** DIRECTIONS **
Write out, word for word, the part of the listing below that opens with the line containing "Сравняване на продукти" and closes with the line containing "089 013 8301", keeping both of those lines and adding no others.

** ENTRIES PROVIDED **
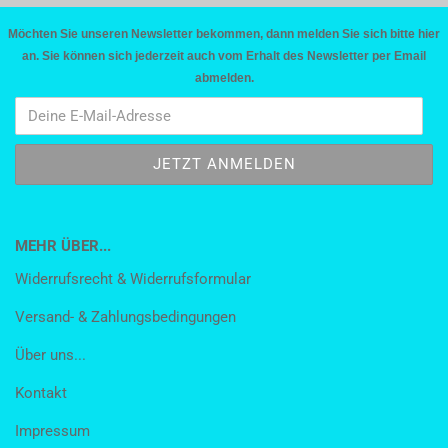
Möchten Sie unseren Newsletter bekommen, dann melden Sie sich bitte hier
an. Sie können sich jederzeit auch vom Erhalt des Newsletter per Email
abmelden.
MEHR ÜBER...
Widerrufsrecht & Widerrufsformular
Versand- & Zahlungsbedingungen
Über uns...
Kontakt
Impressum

...

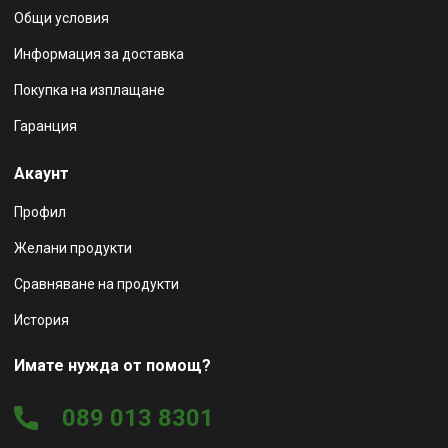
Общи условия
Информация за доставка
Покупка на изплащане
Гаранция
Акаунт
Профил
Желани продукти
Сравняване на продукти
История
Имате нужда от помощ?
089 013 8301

** EXERCISE RESULT **
Сравняване на продукти
История
Имате нужда от помощ?
089 013 8301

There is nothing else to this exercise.